How Should We Interpret Microstats?

Manually tracked data is incredibly useful, but be careful when drawing conclusions from it.

Oct 01, 2020

Among the large and growing body of publicly available hockey analytics, one of the most impressive sources is Corey Sznajder’s All Three Zones project. By watching games and “tracking” them - that is, manually recording almost everything that happens into a spreadsheet - Corey has built a resource that has powered numerous studies of how the game works and countless evaluations of players and teams. His exhaustive efforts to provide detailed and organized microstats to those lacking the resources of an NHL franchise has resulted in a database including all of the stats listed below for the past four seasons as well as the playoffs for hundreds of players:

Without his work, we would be essentially be flying blind when it comes to understanding how players and teams play and how they achieve the results that they do. For example, without access to forechecking and zone entry data, figuring out why Zach Aston-Reese and Valeri Nichushkin had such insane defensive impacts would have been much trickier. By turning the imprecision of the “eye test” into something concrete and quantitative, we can compare players to their peers in categories that would otherwise be nebulous; sure, it’s clear from watching Hurricanes games that Jaccob Slavin breaks up a lot of zone entries, but how does he compare to Josh Morrissey in that regard? Having microstats mean you don’t have to talk out of your ass. CJ Turturo has helped make this data accessible to even more fans by visualizing Corey’s data on Tableau, and his A3Z Dashboard has become one of the most-cited visualizations out there.

At the same time, however, when multiple sources of data exist there will be always be the possibility of misinterpretation and even cherrypicking. This can especially be the case when the stats in question are new to people. As somebody who writes about players all the time, figuring out how best to interpret these numbers has been a difficult but necessary task to make sure I’m not misrepresenting what they actually mean. With free agency around the corner, I thought it would be a good time to address some errors I’ve noticed myself and others make when using them. These principles could also be applied to the interpretation of privately tracked microstats, but as they’re only occasionally presented to us I decided to focus on more accessible ones.

Microstats Measure Events, Not Outcomes

The main mistake I often see people make when using the A3Z visualizations is using them to evaluate how good a player is overall. In part, I think this is because our brains have been trained to look at hockey-related bar graphs and associate blue bars = good, red bars = bad, ergo a player with lots of blue bars is good. But because microstats serve a specific function, this isn’t really the case.
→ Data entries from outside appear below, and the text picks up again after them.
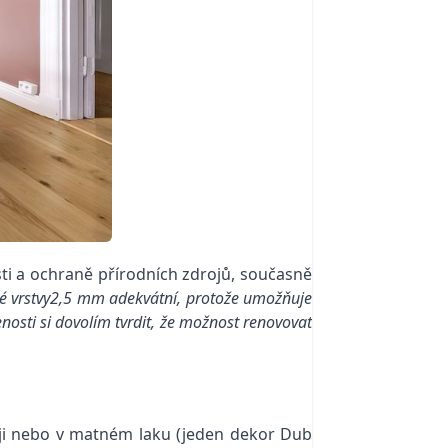
sti a ochraně přírodních zdrojů, současně
pné vrstvy2,5 mm adekvátní, protože umožňuje
nosti si dovolím tvrdit, že možnost renovovat
leji nebo v matném laku (jeden dekor Dub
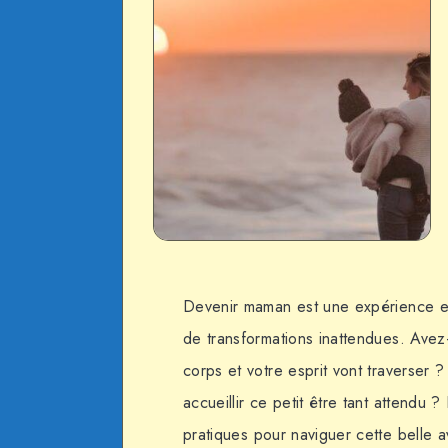
Devenir maman est une expérience ex
de transformations inattendues. Ave
corps et votre esprit vont traverser 
accueillir ce petit être tant attendu
pratiques pour naviguer cette belle 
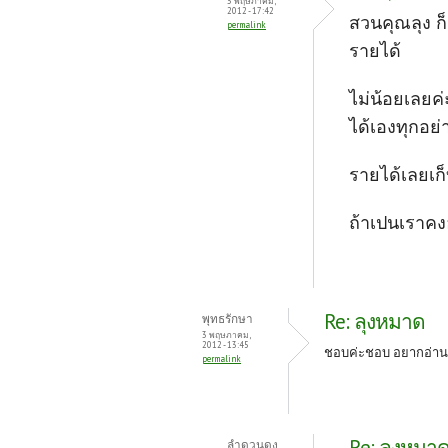
3 พฤษภาคม,
2012 - 17:42
สวนคุณลุง ก็
permalink
รายได้
ไม่น้อยเลยค
ได้เองทุกอย
รายได้เลยเก็
ถ้าเปนเราคงอ
Re: ลุงหมาด
พุทธรักษา
3 พฤษภาคม,
2012 - 13:45
ชอบค่ะชอบ อยากอ่าน
permalink
Re: ลุงหมา
ลำดวนดง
Let’s use Tyson Barrie as an example. When the Leafs traded for Barrie in summer 2019, the combination of his reputation and Dubas’ analytical acumen led to quite a bit of suprise when the outputs of Micah McCurdy’s and EvolvingWild’s macro-level models were less than favourable to the defenceman. Here’s Barrie’s 2018-19 RAPM chart, per EvolvingHockey.com:

This would suggest that Barrie’s defensive play is so bad that it cancels out his offensive ability and renders him a below-average defenceman. If you’re a Toronto Maple Leafs fan, this isn’t what you want to hear. But then you see this chart:

Look at all the blue! Look at all the 80s and 90s! A very real tendency exists to use data to serve whatever pre-existing opinion you have - a.k.a. confirmation bias. If you have two colourful analytical graphs telling you seemingly opposite things (Barrie is mediocre vs. Barrie is excellent), you’re probably going to defer to the one that says what you want to hear.

But these two charts don’t contradict eachother. They combine to tell a more complete story about Barrie’s results, not a conflicting one. The latter visualization shows that Barrie is an active player in transition, entering and exiting the neutral zone with possession of the puck frequently and at a high rate. It also says that he takes a lot of shots and passes the puck a decent amount in the offensive zone. This might be one of the reasons that his offensive performance is above-average, as measured by the former chart. What’s missing is the bulk of what happens in the offensive zone and any of what happens in the defensive zone - the primary weakness of Barrie’s game. And yet I remember seeing many instances of Leafs fans deferring to the A3Z chart in defence of the Barrie acquisition rather than combining the two to better understand the type of player their team had traded for. And sure enough, he turned out to be a slightly worse version of the player that the RAPM chart suggested he would be, and sure enough, Leafs fans were very unhappy with that.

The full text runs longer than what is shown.